On one side in this war is the American tradition of equality. Once proponents of same-sex marriage were able to frame the issue as one of equal rights, they became a virtually irresistible force. The appeal to equality has a deep resonance in a country whose founding document opens with the assertion that "all men are created equal." The knowledge that this basic principle was violated for a very long time with regard to blacks, women, and other disenfranchised groups makes most Americans all the more sensitive to demands for equal treatment.

To this, one can add another strong American tradition: separation of church and state. Objections to same-sex marriage are couched mostly in terms of religious faith, and the imposition of private religious beliefs on individuals who may not share them strikes most of us today as fundamentally un-American. Also on the side of same-sex marriage supporters is the conviction that how we govern our intimate relationships is a fundamental matter of privacy and freedom. Then there are the powerful narratives of gays and lesbians denied legal protection for their relationships: men and women kept away from a dying loved one, or treated as mere roommates of a deceased partner and losing their joint property. The sight of gay and lesbian couples on the news, celebrating their legal nuptials after being together for thirty years and more, probably played a major role in the growth of pro-gay marriage sentiment.

On the other side is the equally powerful American tradition that gives faith a central role in civic life. Even aside from the traditional Judeo-Christian condemnation of same-sex sexual relations as sinful, the belief that marriage is a fulfillment of God's purpose of bringing men and women together for the task of creating future generations is central to most religious belief.

In the case of abortion, something of a compromise has been achieved by guarantees that no taxpayer money may be used to subsidize abortion services: in this way, people who oppose abortion do not have to feel they are giving it their sanction.

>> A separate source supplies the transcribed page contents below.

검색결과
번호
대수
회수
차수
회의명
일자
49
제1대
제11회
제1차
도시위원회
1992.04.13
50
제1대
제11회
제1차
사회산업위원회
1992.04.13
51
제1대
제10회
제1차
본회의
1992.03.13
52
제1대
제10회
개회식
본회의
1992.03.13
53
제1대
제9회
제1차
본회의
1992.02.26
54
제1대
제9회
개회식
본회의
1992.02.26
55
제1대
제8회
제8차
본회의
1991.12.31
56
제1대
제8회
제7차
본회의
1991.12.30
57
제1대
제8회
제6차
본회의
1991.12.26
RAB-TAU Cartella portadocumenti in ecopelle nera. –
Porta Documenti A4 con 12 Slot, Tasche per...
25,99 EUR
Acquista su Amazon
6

Yet marriage, especially for traditionalists, amounts to giving a union the approval of the community—including, implicitly, their own. Indeed, many gay advocates concur: to them, the goal of marriage, rather than civil unions or domestic partnerships with most of the same legal rights, is full cultural acceptance. And, while no one suggests that churches opposed to same-sex marriages could be required to perform them, other thorny conflicts between religious liberty and gay equality have already arisen (for instance, should a Catholic adoption agency that has a contract with the state be forced to place children with gay and lesbian couples?).

There is no question that religion has often been used to promote virulent hatred and contempt toward gays. Yet traditionalist objections to same-sex marriage include not only religious scruples but concerns about the consequences of sexual liberation that are shared by many people on secular grounds—concerns about a cultural environment in which 40 percent of children are born out of wedlock and half of all marriages end in divorce. Is it bigoted to believe that it is ideal for children is to have a mother and a father, or to worry that same-sex marriage will further uncouple marriage from childbearing and thus make it far harder to answer the question, "Why wait for marriage before having children?" Traditional views that stigmatize divorce and single parenthood and emphasize complementary male/female roles in the family have been losing ground for some time (for better and worse); but, until now, they have not been equated with bigotry and thus implicitly declared beyond the pale.

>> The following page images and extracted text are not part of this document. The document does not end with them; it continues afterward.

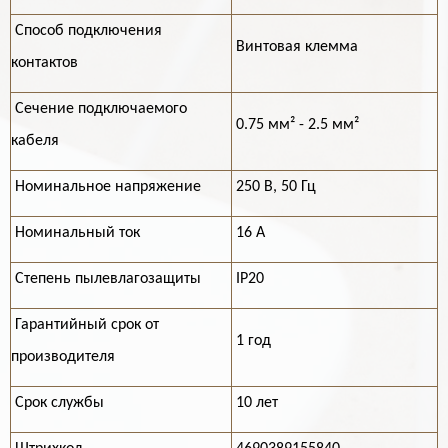
Способ подключения
Винтовая клемма
контактов
Cечение подключаемого
0.75 мм² - 2.5 мм²
кабеля
Номинальное напряжение
250 В, 50 Гц
Номинальный ток
16 А
Степень пылевлагозащиты
IP20
Гарантийный срок от
1 год
производителя
Срок службы
10 лет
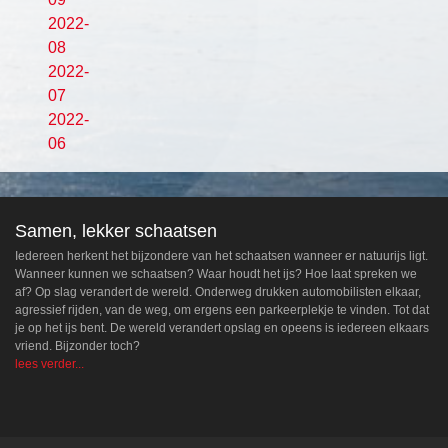
2022-
08
2022-
07
2022-
06
Samen, lekker schaatsen
Iedereen herkent het bijzondere van het schaatsen wanneer er natuurijs ligt.
Wanneer kunnen we schaatsen? Waar houdt het ijs? Hoe laat spreken we
af? Op slag verandert de wereld. Onderweg drukken automobilisten elkaar,
agressief rijden, van de weg, om ergens een parkeerplekje te vinden. Tot dat
je op het ijs bent. De wereld verandert opslag en opeens is iedereen elkaars
vriend. Bijzonder toch?
lees verder...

Today, traditionalists complain—with some cause—that their valid concerns are being dismissed and that the other side rejects all compromise. But same-sex marriage foes are hardly free of blame for the bitterness and polarization in this debate. Not many of them have spoken out against truly hateful anti-gay rhetoric, such as comparisons of gays to pedophiles or practitioners of bestiality. For the most part, when they have advocated civil unions and other legal protections for same-sex partnerships, it has been a grudging tactical acceptance to avoid the dreaded alternative of gay marriage.

The level of acrimony is likely to rise in the coming years, as more states legalize same-sex marriage and Congress tackles the Defense of Marriage Act which exempts same-sex unions from interstate or federal recognition. This culture war is here to stay.